2. At the center of the floor panel in the vehicle width direction, there is a floor tunnel that protrudes upward and extends in the vehicle longitudinal direction, and a cross member that has a ridge extending in the vehicle width direction at the rear end of the floor tunnel and whose closed cross section connects a pair of left and right side sills, It comprises a pair of left and right battery units located below the floor panel and between the side sills, separated by the floor tunnel and positioned on the left and right sides in the vehicle width direction, The above cross member includes at least the vehicle width direction position of the battery unit, and It has a reinforcing section that reinforces the above-mentioned ridge line in a range excluding the center position in the width direction of the vehicle, The above-mentioned reinforcing portion is an L-shaped cross-section reinforcement provided along the ridge of the above-mentioned cross member, The above-mentioned ridge of the cross member comprises an upper ridge and a lower ridge.

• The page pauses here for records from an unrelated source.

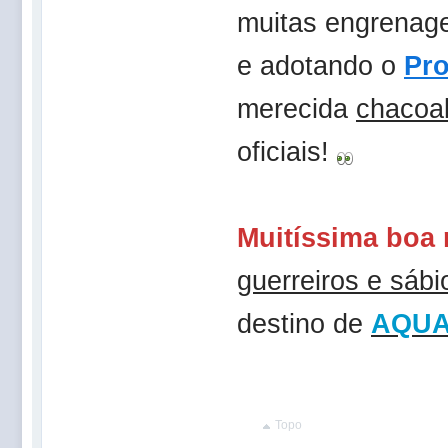
muitas engrenage
e adotando o
Pro
merecida
chacoal
oficiais!
Muitíssima boa 
guerreiros e sábi
destino de
AQUA
Topo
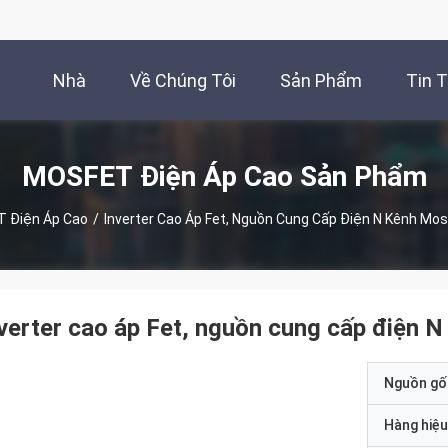
Nhà
Về Chúng Tôi
Sản Phẩm
Tin 
MOSFET Điện Áp Cao Sản Phẩm
 Điện Áp Cao
/
Inverter Cao Áp Fet, Nguồn Cung Cấp Điện N Kênh Mos
verter cao áp Fet, nguồn cung cấp điện 
Nguồn gố
Hàng hiệu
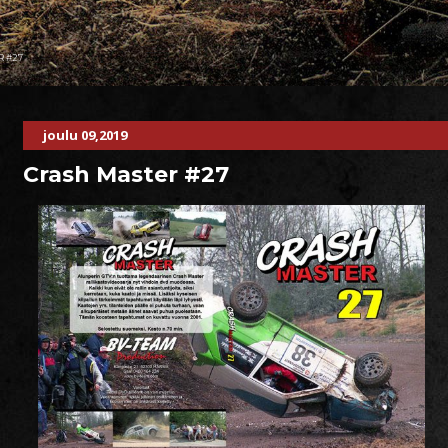
R #27
joulu 09,2019
Crash Master #27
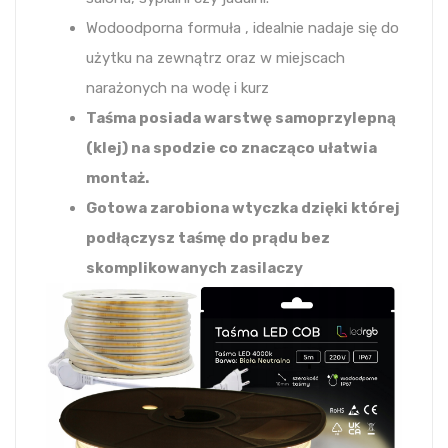
Wodoodporna formuła , idealnie nadaje się do
użytku na zewnątrz oraz w miejscach
narażonych na wodę i kurz
Taśma posiada warstwę samoprzylepną
(klej) na spodzie co znacząco ułatwia
montaż.
Gotowa zarobiona wtyczka dzięki której
podłączysz taśmę do prądu bez
skomplikowanych zasilaczy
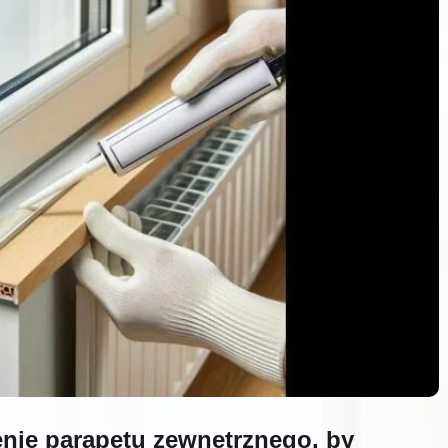
nie parapetu zewnętrznego, by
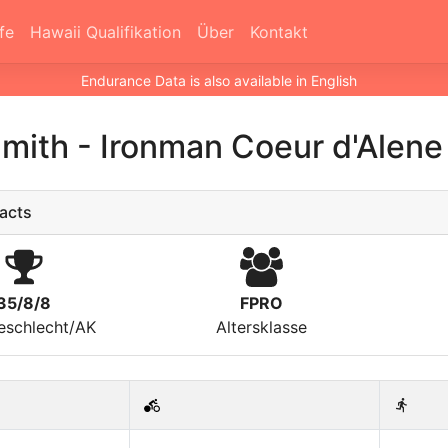
fe
Hawaii Qualifikation
Über
Kontakt
Endurance Data is also available in English
Smith
-
Ironman Coeur d'Alen
acts
35/8/8
FPRO
eschlecht/AK
Altersklasse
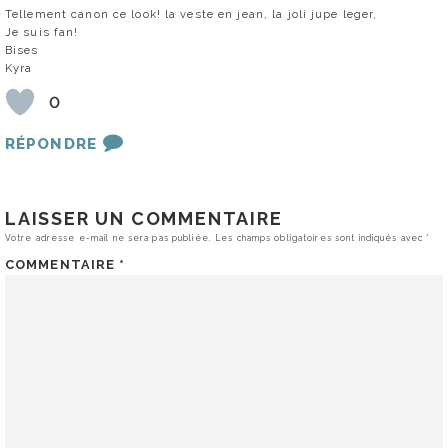
Tellement canon ce look! la veste en jean, la joli jupe leger,
Je suis fan!
Bises
Kyra
0
RÉPONDRE
LAISSER UN COMMENTAIRE
Votre adresse e-mail ne sera pas publiée.
Les champs obligatoires sont indiqués avec
*
COMMENTAIRE
*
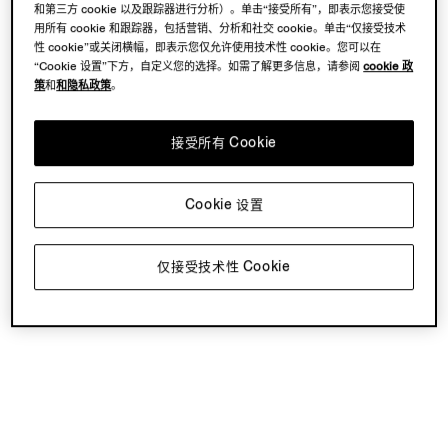
和第三方 cookie 以及跟踪器进行分析）。单击“接受所有”，即表示您接受使
用所有 cookie 和跟踪器，包括营销、分析和社交 cookie。单击“仅接受技术
性 cookie”或关闭横幅，即表示您仅允许使用技术性 cookie。您可以在
“Cookie 设置”下方，自定义您的选择。如需了解更多信息，请参阅
cookie 政
策
和
和隐私政策
。
接受所有 Cookie
Cookie 设置
仅接受技术性 Cookie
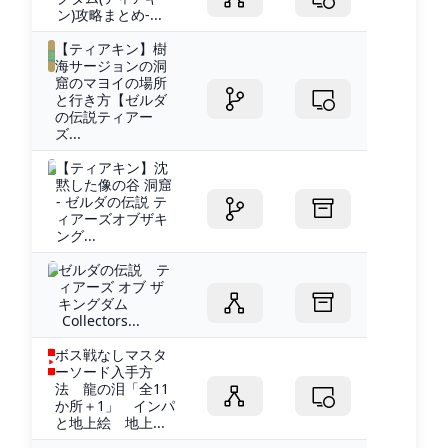
ン)攻略まとめ-...
【ティアキン】樹
海サージョンの洞
窟のマヨイの場所
と行き方【ゼルダ
の伝説ティアー
ズ...
【ティアキン】沈
黙した像の谷 洞窟
- ゼルダの伝説 テ
ィアーズオブザキ
ング...
ゼルダの伝説 テ
ィアーズ オブ ザ
キングダム
Collectors...
ボス戦なしマスタ
ーソード入手方
法 龍の泪「全11
か所＋1」 インパ
と地上絵 地上...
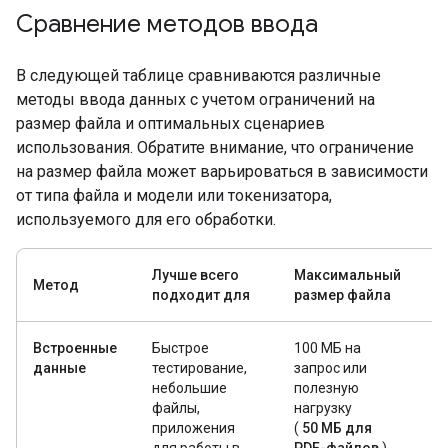
Сравнение методов ввода
В следующей таблице сравниваются различные
методы ввода данных с учетом ограничений на
размер файла и оптимальных сценариев
использования. Обратите внимание, что ограничение
на размер файла может варьироваться в зависимости
от типа файла и модели или токенизатора,
используемого для его обработки.
Лучше всего
Максимальный
Метод
У
подходит для
размер файла
Встроенные
Быстрое
100 МБ на
Н
данные
тестирование,
запрос или
(о
небольшие
полезную
с
файлы,
нагрузку
з
приложения
(
50 МБ для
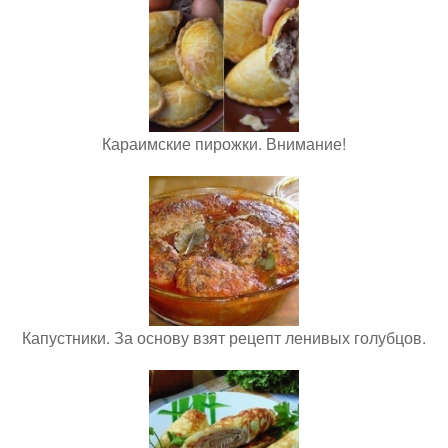
Караимские пирожки. Внимание!
Капустники. За основу взят рецепт ленивых голубцов.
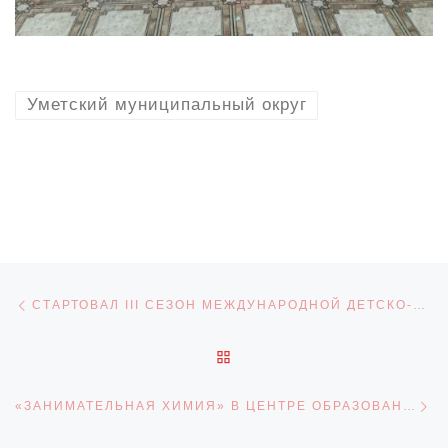
Уметский муниципальный округ
Навигация по записям
Предыдущая запись
СТАРТОВАЛ III СЕЗОН МЕЖДУНАРОДНОЙ ДЕТСКО-ЮНОШЕСКОЙ ПРЕМИИ «ЭКОЛОГИЯ – ДЕЛО КАЖДОГО»
ОБРАТНО К СПИСКУ ЗАПИ
С
«ЗАНИМАТЕЛЬНАЯ ХИМИЯ» В ЦЕНТРЕ ОБРАЗОВАНИЯ «ТОЧКА РОСТА» РЖАКСИНСКОЙ СОШ №2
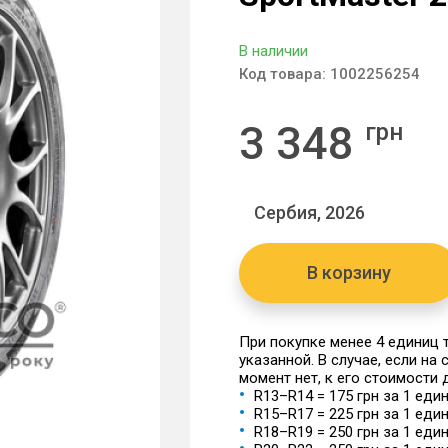
В наличии
Код товара:
1002256254
3 348
грн
Сербия, 2026
В корзину
При покупке менее 4 единиц
указанной. В случае, если на
момент нет, к его стоимости
R13–R14 = 175 грн за 1 еди
R15–R17 = 225 грн за 1 еди
R18–R19 = 250 грн за 1 еди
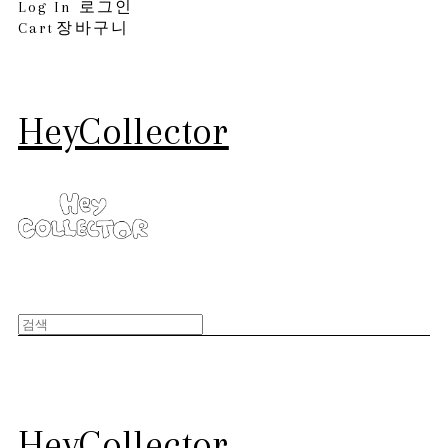
Log In
로그인
Cart
장바구니
HeyCollector
HeyCollector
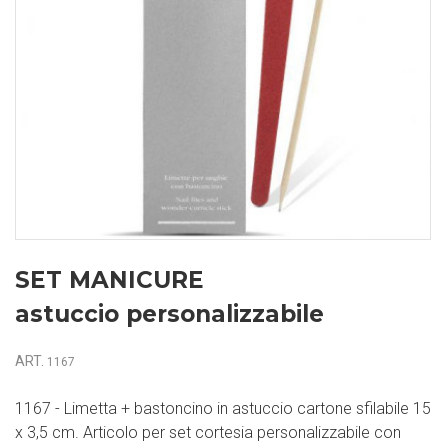
SET MANICURE
astuccio personalizzabile
ART.
1167
1167 - Limetta + bastoncino in astuccio cartone sfilabile 15
x 3,5 cm. Articolo per set cortesia personalizzabile con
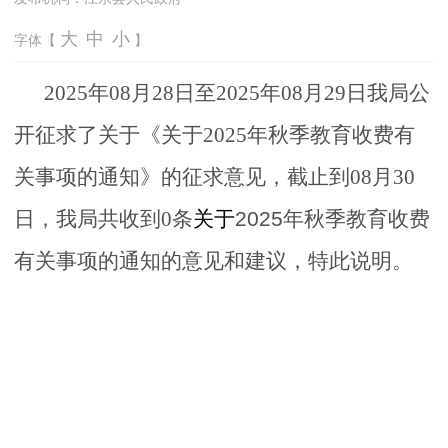
大
中
小
字体【
】
2
025
年08
月28
日
至
20
25年08
月29
日
我
局公
开征
求
了关于《关于2025年秋季教育收费有
关事项的通知》的征求意见
，截止到08月30
日，我局共收到0条
关于
2025年秋季教育收费
有关事项的通知
的
意见和
建
议，特此说明。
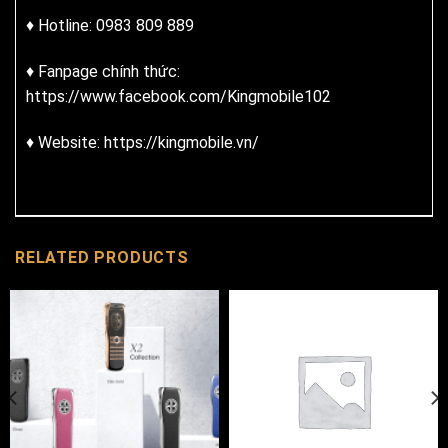
♦ Hotline: 0983 809 889
♦ Fanpage chính thức:
https://www.facebook.com/Kingmobile102
♦ Website: https://kingmobile.vn/
RELATED PRODUCTS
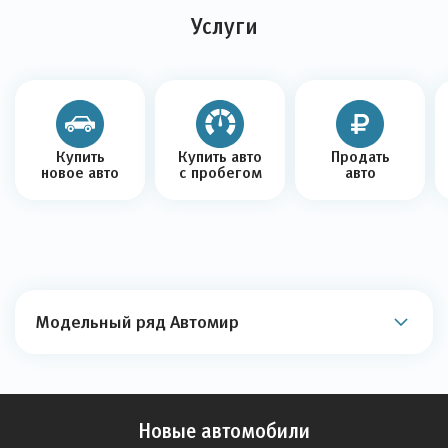
Услуги
Купить
Купить авто
Продать
новое авто
с пробегом
авто
Модельный ряд Автомир
Новые автомобили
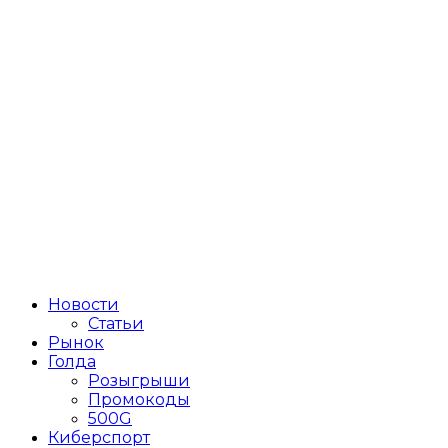
Новости
Статьи
Рынок
Голда
Розыгрыши
Промокоды
500G
Киберспорт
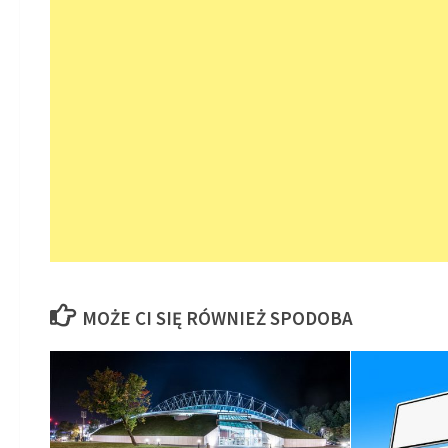
MOŻE CI SIĘ RÓWNIEŻ SPODOBA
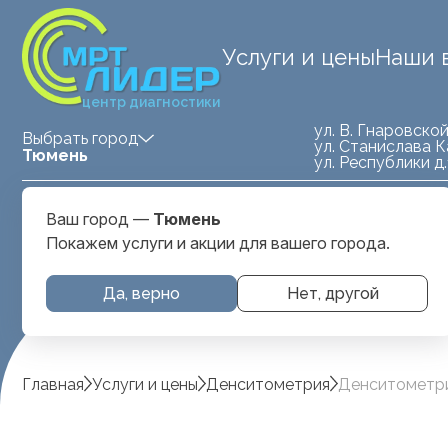
Услуги и цены
Наши 
центр диагностики
ул. В. Гнаровской
Выбрать город
ул. Станислава К
Тюмень
ул. Республики д
Medland — детская клиника
ул. Станислава
Ваш город —
Тюмень
Тюмень
Карнацевича, д. 
Покажем услуги и акции для вашего города.
Да, верно
Нет, другой
Главная
Услуги и цены
Денситометрия
Денситометри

The above reinforcement is characterized by reinforcing the above-mentioned upper ridge and the above-mentioned lower ridge. The lower body structure of the vehicle.
3. A weak point is formed at the center of the bracket in the vehicle width direction. The lower body structure of the vehicle according to claim 1.
4. The vulnerable area mentioned above is a notch. The lower body structure of the vehicle according to claim 3.
5. The bracket described above is equipped with a flexible joint having damping properties between it and the cross member described above. The lower body structure of a vehicle according to claim 1 or 3.
6. The reinforcement that reinforces the lower ridge has a tank mounting portion for attaching a fuel tank. The lower body structure of the vehicle according to claim 2.